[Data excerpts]
# # # # # # #

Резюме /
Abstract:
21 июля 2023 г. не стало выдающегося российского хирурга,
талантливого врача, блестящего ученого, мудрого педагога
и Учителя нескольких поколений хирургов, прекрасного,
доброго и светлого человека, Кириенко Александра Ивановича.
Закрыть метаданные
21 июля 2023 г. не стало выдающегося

# # # # # # #

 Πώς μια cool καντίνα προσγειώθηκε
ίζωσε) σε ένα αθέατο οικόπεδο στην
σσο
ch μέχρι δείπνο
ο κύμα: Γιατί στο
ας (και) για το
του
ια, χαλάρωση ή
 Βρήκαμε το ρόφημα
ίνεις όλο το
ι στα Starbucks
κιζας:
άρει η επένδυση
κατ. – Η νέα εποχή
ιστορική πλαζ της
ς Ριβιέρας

# # # # # # #

Your objective |
Only the lines of the data holding the string "стало" are wanted; copy each of them.

Answer area |
21 июля 2023 г. не стало выдающегося российского хирурга,
21 июля 2023 г. не стало выдающегося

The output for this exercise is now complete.